Ryan Routh urged someone else to “finish the job” in a letter revealed by prosecutors.
The man who planned to kill US presidential candidate Donald Trump left a letter urging someone else to carry out the assassination in case he failed, federal prosecutors have revealed.
Ryan Wesley Routh, 58, was arrested on September 15 after being spotted near a Trump-owned golf course in Florida. Police found a Soviet-made rifle, a GoPro camera and a backpack with armor plates in his makeshift hideout.
“This was an assassination attempt on Donald Trump but I failed you. I tried my best and gave it all the gumption I could muster. It is up to you now to finish the job; and I will offer $150,000 to whomever can complete the job,” said the handwritten note Routh allegedly left in a box at someone’s home.
A photograph of the note was included in the court filing by the US attorney for the Southern District of Florida, made public on Monday. Federal prosecutors included the note as evidence that Routh should remain in jail pending trial.
The DOJ just released a call to arms written by would-be Trump assassin Ryan Routh pledging a $150,000 bounty to anyone who “completes the job.”
“This was an assassination attempt on Donald Trump but I failed you. I tried my best and gave it all the gumption I could muster. It… pic.twitter.com/31h7SyVwlN
— Natalie Winters (@nataliegwinters) September 23, 2024
According to the filing, Routh had left a box at the home of an unnamed individual in the weeks preceding his alleged attempt to kill Trump. The person opened the box following Routh’s arrest and alerted the authorities last week, the Department of Justice said.
In addition to the handwritten note, the box contained “ammunition, a metal pipe, miscellaneous building materials, tools, four phones” and several other letters.

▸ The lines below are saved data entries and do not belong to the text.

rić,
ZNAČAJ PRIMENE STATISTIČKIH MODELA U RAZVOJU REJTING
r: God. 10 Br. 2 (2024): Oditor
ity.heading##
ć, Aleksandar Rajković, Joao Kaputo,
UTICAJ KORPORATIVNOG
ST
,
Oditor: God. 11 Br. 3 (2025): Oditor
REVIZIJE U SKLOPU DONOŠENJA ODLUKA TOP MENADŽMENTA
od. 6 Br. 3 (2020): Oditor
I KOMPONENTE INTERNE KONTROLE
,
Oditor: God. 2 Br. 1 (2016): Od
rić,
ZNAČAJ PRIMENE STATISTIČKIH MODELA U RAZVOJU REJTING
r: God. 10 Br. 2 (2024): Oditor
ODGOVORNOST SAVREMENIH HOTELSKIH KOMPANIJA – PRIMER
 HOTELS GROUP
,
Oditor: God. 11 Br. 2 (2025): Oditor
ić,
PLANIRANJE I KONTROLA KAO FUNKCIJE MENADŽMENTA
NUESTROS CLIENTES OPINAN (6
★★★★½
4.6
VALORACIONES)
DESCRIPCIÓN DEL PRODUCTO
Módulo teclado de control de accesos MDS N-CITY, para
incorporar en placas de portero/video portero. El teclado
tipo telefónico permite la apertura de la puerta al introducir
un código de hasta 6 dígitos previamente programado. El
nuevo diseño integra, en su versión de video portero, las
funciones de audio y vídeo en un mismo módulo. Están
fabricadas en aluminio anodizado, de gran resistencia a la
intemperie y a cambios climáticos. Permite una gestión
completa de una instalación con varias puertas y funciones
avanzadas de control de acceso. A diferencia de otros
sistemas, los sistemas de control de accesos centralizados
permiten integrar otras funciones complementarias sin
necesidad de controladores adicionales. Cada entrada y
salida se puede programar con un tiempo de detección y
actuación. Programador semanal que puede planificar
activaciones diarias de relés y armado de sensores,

The court filing also revealed that six cell phones were found in Routh’s car when he was arrested, including one with a Google search on how to travel from Palm Beach County to Mexico. The Nissan SUV had false license plates, according to the FBI.
Other evidence allegedly found in the car included a list of venues where Trump was scheduled to appear with dates in August, September and October, as well as a notebook allegedly “filled with criticism of the Russian and Chinese governments and notes about how to join the war on behalf of Ukraine,” according to the New York Post.

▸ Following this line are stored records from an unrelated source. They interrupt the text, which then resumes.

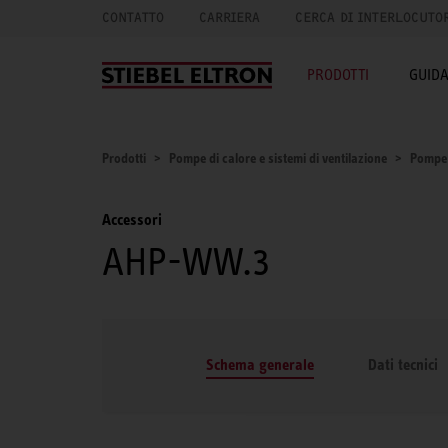
CONTATTO
CARRIERA
CERCA DI INTERLOCUTO
PRODOTTI
GUID
Prodotti
Pompe di calore e sistemi di ventilazione
Pompe 
Accessori
AHP-WW.3
Schema generale
Dati tecnici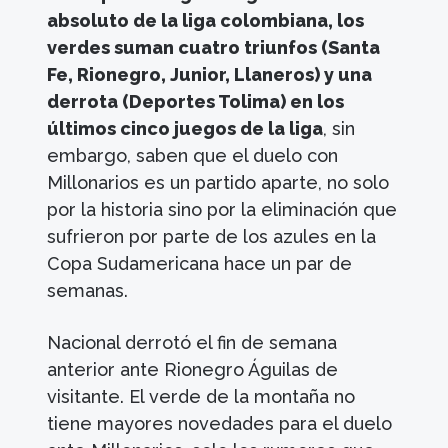
absoluto de la liga colombiana, los
verdes suman cuatro triunfos (Santa
Fe, Rionegro, Junior, Llaneros) y una
derrota (Deportes Tolima) en los
últimos cinco juegos de la liga
, sin
embargo, saben que el duelo con
Millonarios es un partido aparte, no solo
por la historia sino por la eliminación que
sufrieron por parte de los azules en la
Copa Sudamericana hace un par de
semanas.
Nacional derrotó el fin de semana
anterior ante Rionegro Águilas de
visitante. El verde de la montaña no
tiene mayores novedades para el duelo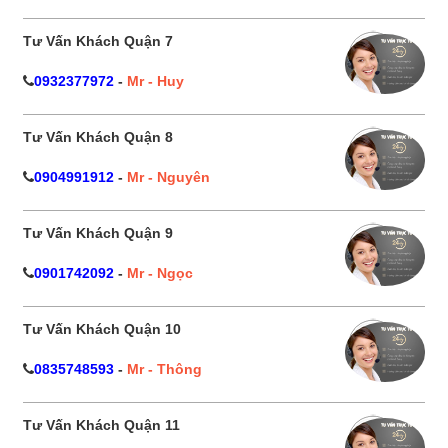
Tư Vấn Khách Quận 7
0932377972
-
Mr - Huy
Tư Vấn Khách Quận 8
0904991912
-
Mr - Nguyên
Tư Vấn Khách Quận 9
0901742092
-
Mr - Ngọc
Tư Vấn Khách Quận 10
0835748593
-
Mr - Thông
Tư Vấn Khách Quận 11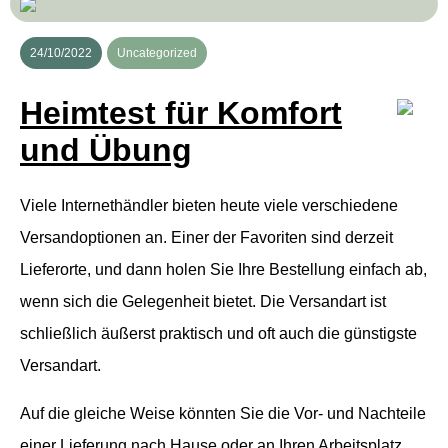
24/10/2022
Uncategorized
Heimtest für Komfort
und Übung
Viele Internethändler bieten heute viele verschiedene
Versandoptionen an. Einer der Favoriten sind derzeit
Lieferorte, und dann holen Sie Ihre Bestellung einfach ab,
wenn sich die Gelegenheit bietet. Die Versandart ist
schließlich äußerst praktisch und oft auch die günstigste
Versandart.
Auf die gleiche Weise könnten Sie die Vor- und Nachteile
einer Lieferung nach Hause oder an Ihren Arbeitsplatz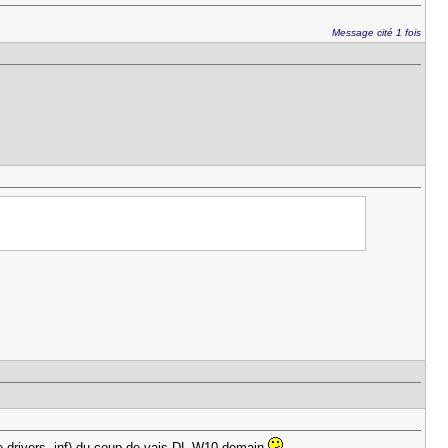
Message cité 1 fois
 de drivers .inf) du coup de vais DL W10 demain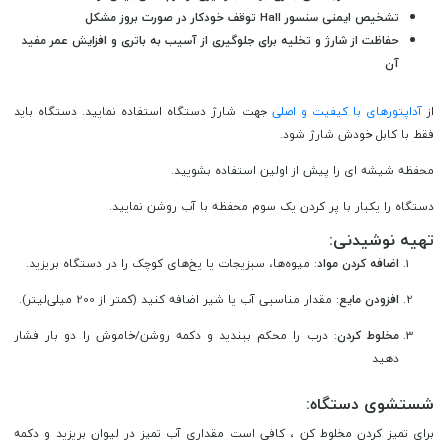
تشخیص ایمنی سنسور Hall توقف خودکار در صورت بروز مشکل
حفاظت از شارژ و تخلیه برای جلوگیری از آسیب به باتری و افزایش عمر مفید
آن
از
آداپتورهای با کیفیت و اصلی
جهت شارژ دستگاه استفاده نمایید. دستگاه باید
فقط با کابل خودش شارژ شود.
محفظه شیشه ای را پیش از اولین استفاده بشویید.
دستگاه را یکبار با پر کردن یک سوم محفظه با آب روشن نمایید.
تهیه نوشیدنی:
اضافه کردن مواد
: میوه‌ها، سبزیجات یا یخ‌های کوچک را در دستگاه بریزید.
افزودن مایع
: مقدار مناسبی آب یا شیر اضافه کنید (کمتر از 200 میلی‌لیتر).
مخلوط کردن
: درب را محکم ببندید و دکمه روشن/خاموش ر
ا دو بار فشار
دهید
شستشوی دستگاه:
برای تمیز کردن مخلوط کن ، کافی است مقداری آب تمیز در لیوان بریزید و دکمه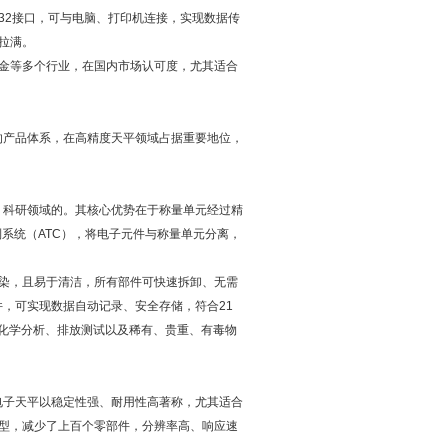
32接口，可与电脑、打印机连接，实现数据传
拉满。
金等多个行业，在国内市场认可度，尤其适合
的产品体系，在高精度天平领域占据重要地位，
、科研领域的。其核心优势在于称量单元经过精
系统（ATC），将电子元件与称量单元分离，
染，且易于清洁，所有部件可快速拆卸、无需
件，可实现数据自动记录、安全存储，符合21
泛应用于化学分析、排放测试以及稀有、贵重、有毒物
一电子天平以稳定性强、耐用性高著称，尤其适合
型，减少了上百个零部件，分辨率高、响应速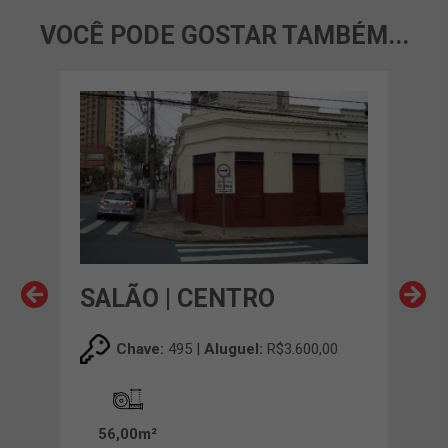
VOCÊ PODE GOSTAR TAMBÉM...
SALÃO | CENTRO
SA
00
Chave:
495 |
Aluguel:
R$3.600,00
56,00m²
12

Routh, a convicted felon, had spent much of the past three years in Ukraine, claiming to a variety of Western media outlets that he was fundraising and recruiting for Kiev’s war effort. Despite appearing in several media reports on Ukraine, none mentioned his criminal record. The rifle found in his hideout at the Trump International golf club in West Palm Beach was an SKS semi-automatic, loaded with 11 rounds and one more in the chamber. Its serial number was “obliterated and unreadable,” according to the filing.

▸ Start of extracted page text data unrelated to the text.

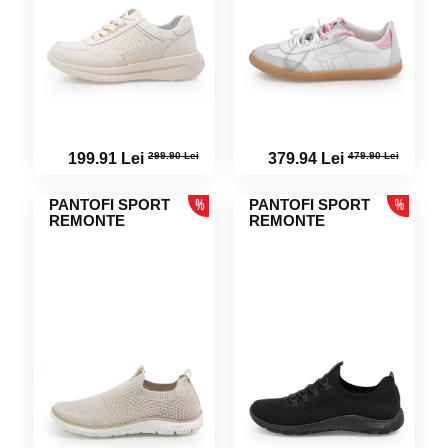
299.90 Lei
479.90 Lei
199.91 Lei
379.94 Lei
PANTOFI SPORT
PANTOFI SPORT
REMONTE
REMONTE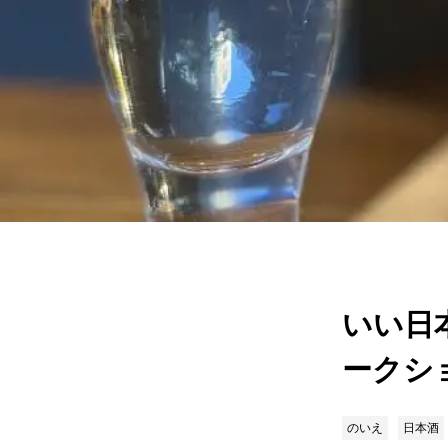
いい日
ークシ
のいえ
日本酒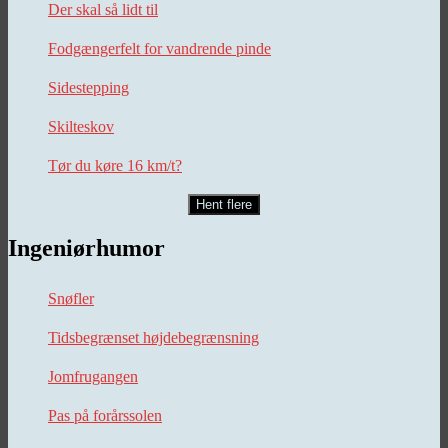
Der skal så lidt til
Fodgængerfelt for vandrende pinde
Sidestepping
Skilteskov
Tør du køre 16 km/t?
Hent flere
Ingeniørhumor
Snøfler
Tidsbegrænset højdebegrænsning
Jomfrugangen
Pas på forårssolen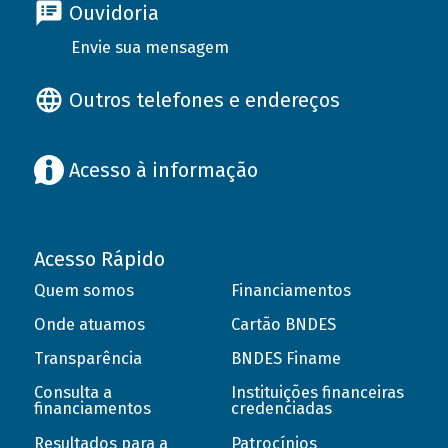
Ouvidoria
Envie sua mensagem
Outros telefones e endereços
Acesso à informação
Acesso Rápido
Quem somos
Financiamentos
Onde atuamos
Cartão BNDES
Transparência
BNDES Finame
Consulta a
Instituições financeiras
financiamentos
credenciadas
Resultados para a
Patrocínios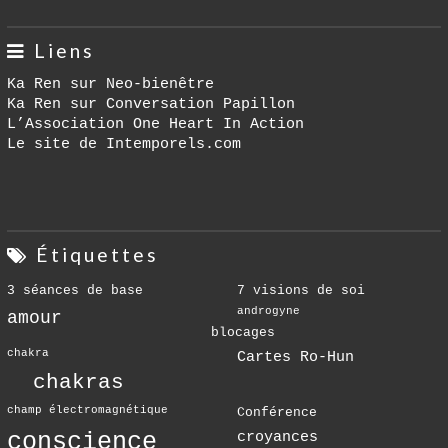
Liens
Ka Ren sur Neo-bienêtre
Ka Ren sur Conversation Papillon
L’Association One Heart In Action
Le site de Intemporels.com
Étiquettes
3 séances de base
7 visions de soi
androgyne
amour
blocages
chakra
Cartes Ro-Hun
chakras
champ électromagnétique
Conférence
conscience
croyances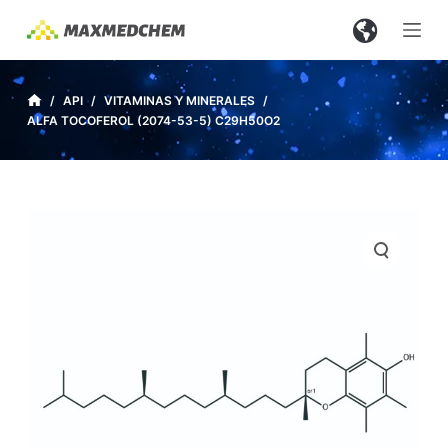
S
a
l
t
/
API
/
VITAMINAS Y MINERALES
/
ALFA TOCOFEROL (2074-53-5) C29H50O2
a
r
a
l
c
o
n
t
e
n
i
d
o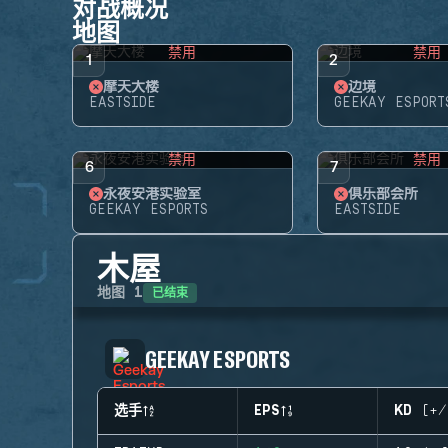
对战概况
地图
禁用
禁用
1
2
摩天大楼
边境
EASTSIDE
GEEKAY ESPORT
禁用
禁用
6
7
永夜安港实验室
俱乐部会所
GEEKAY ESPORTS
EASTSIDE
木屋
已结束
地图
1
GEEKAY ESPORTS
选手
EPS
KD (+/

Trump had narrowly escaped death almost exactly two months prior, on July 13 in Butler, Pennsylvania. A 20-year-old man fired off at least eight shots from a rooftop as the Republican candidate held a rally, nicking Trump’s ear and killing one audience member, while seriously wounding two others. The would-be assassin, Thomas M. Crooks, was killed by the US Secret Service and his body quickly cremated. His social media accounts have been scrubbed and the FBI has offered no information about his motive or connections.